Now, before the emails start coming in accusing me of being a Clemens apologist, I want to emphasize that I don’t, at this point, believe or disbelieve either side’s case-I’m just presenting the arguments. After all, witnesses who make deals with the government-even those who have a history of lying or criminal conduct-regularly give truthful testimony in court; people who don’t have previous criminal records sometimes get caught lying. There isn’t enough information yet to make any sort of judgment. Before this matter reaches trial, there would likely be months, perhaps years, of preparation, discovery, and depositions. If you give skilled litigators enough time to dig through someone’s life and financial records, all sorts of interesting and unexpected things can happen.

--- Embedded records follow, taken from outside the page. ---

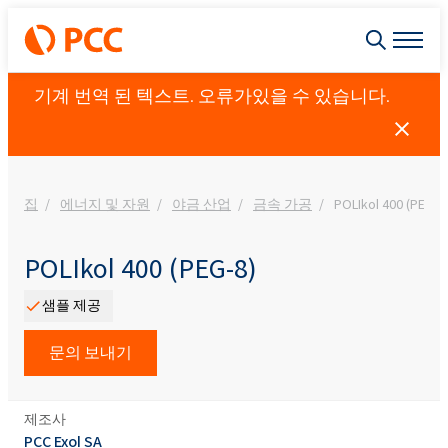
기계 번역 된 텍스트. 오류가있을 수 있습니다.
집
에너지 및 자원
야금 산업
금속 가공
POLIkol 400 (PEG-8
POLIkol 400 (PEG-8)
샘플 제공
문의 보내기
제조사
PCC Exol SA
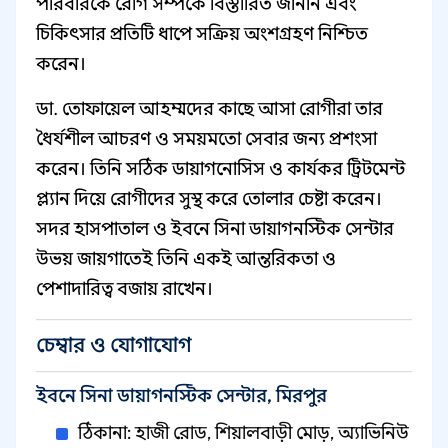
পরিবারকে রোগ সম্পর্কে বিস্তারিত জানান এবং
চিকিৎসার প্রতিটি ধাপে সক্রিয় অংশগ্রহণ নিশ্চিত
করেন।
ডা. তোফায়েল আহম্মদের কাছে আসা রোগীরা তার
ধৈর্যশীল আচরণ ও সময়মতো সেবার জন্য প্রশংসা
করেন। তিনি সঠিক ডায়াগনোসিস ও কার্যকর ট্রিটমেন্ট
প্ল্যান দিয়ে রোগীদের সুস্থ করে তোলার চেষ্টা করেন।
সদর হাসপাতাল ও ইবনে সিনা ডায়াগনস্টিক সেন্টার
উভয় জায়গাতেই তিনি একই আন্তরিকতা ও
পেশাদারিত্ব বজায় রাখেন।
চেম্বার ও যোগাযোগ
ইবনে সিনা ডায়াগনস্টিক সেন্টার, মিরপুর
ঠিকানা: হাজী রোড, শিয়ালবাড়ী মোড়, অ্যাভিনিউ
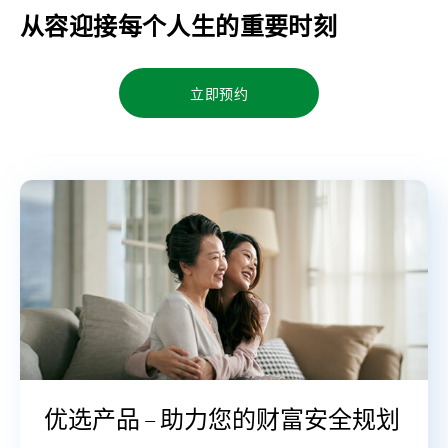
从容迎接每个人生的重要时刻
立即预约
优选产品 – 助力您的财富安全规划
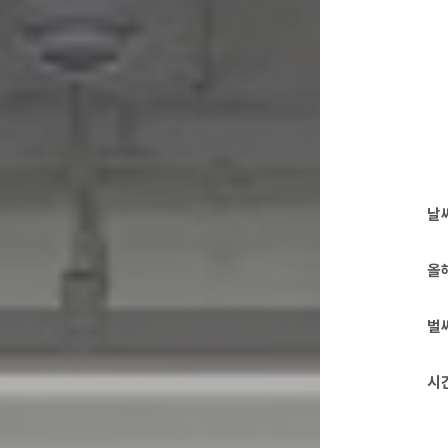
날
올
벌
시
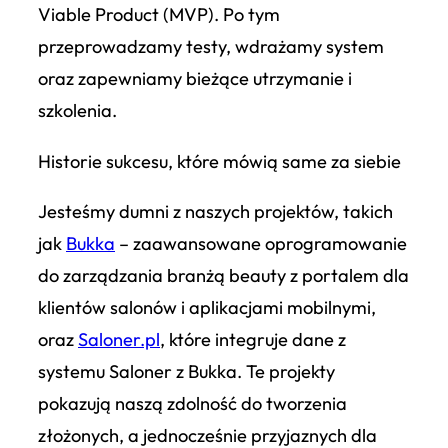
Viable Product (MVP). Po tym
przeprowadzamy testy, wdrażamy system
oraz zapewniamy bieżące utrzymanie i
szkolenia.
Historie sukcesu, które mówią same za siebie
Jesteśmy dumni z naszych projektów, takich
jak
Bukka
– zaawansowane oprogramowanie
do zarządzania branżą beauty z portalem dla
klientów salonów i aplikacjami mobilnymi,
oraz
Saloner.pl
, które integruje dane z
systemu Saloner z Bukka. Te projekty
pokazują naszą zdolność do tworzenia
złożonych, a jednocześnie przyjaznych dla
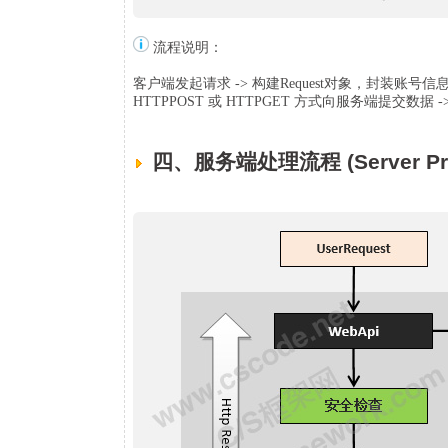
流程说明：
客户端发起请求 -> 构建Request对象，封装账号信息
HTTPPOST 或 HTTPGET 方式向服务端提交数据
四、服务端处理流程 (Server Pro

If it goes to trial, the Clemens/McNamee litigation could be the Mitchell Report’s one stop in a court of law; the results of such a trial could define its legacy more than any number of press conferences or congressional hearings. Because so many of the accusations in the report were regurgitated from press sources, and many of those that weren’t (such as the accusations based on the testimony of Kirk Radomski) were supported by some documentary evidence, we’re not likely to see many more defamation claims based on the Mitchell Report-unless Clemens succeeds against McNamee. In that case, all bets would be off.
Arguments are to be avoided; they are always vulgar and often convincing.–Oscar Wilde
However, let me offer a final cautionary note for Clemens. When I was in practice, and someone threatened one of my clients with a defamation claim, the warning to the would-be litigant was often, “Remember Oscar Wilde.” In 1895 Wilde brought a criminal defamation suit against the Marquis of Queensberry (the same one who promulgated the rules of boxing) because of an insult the Marquis made about Wilde’s sexuality. At trial, the defense was able to produce witnesses to Wilde’s lifestyle, who proved that the insult was actually truthful and not defamatory. As a result of the inquiry he initiated, Wilde wound up being convicted of “gross indecency” and sentenced to two years’ hard labor. The lesson? If you sue for defamation, you well better have the truth on your side-otherwise, it might be more than your reputation that gets hurt.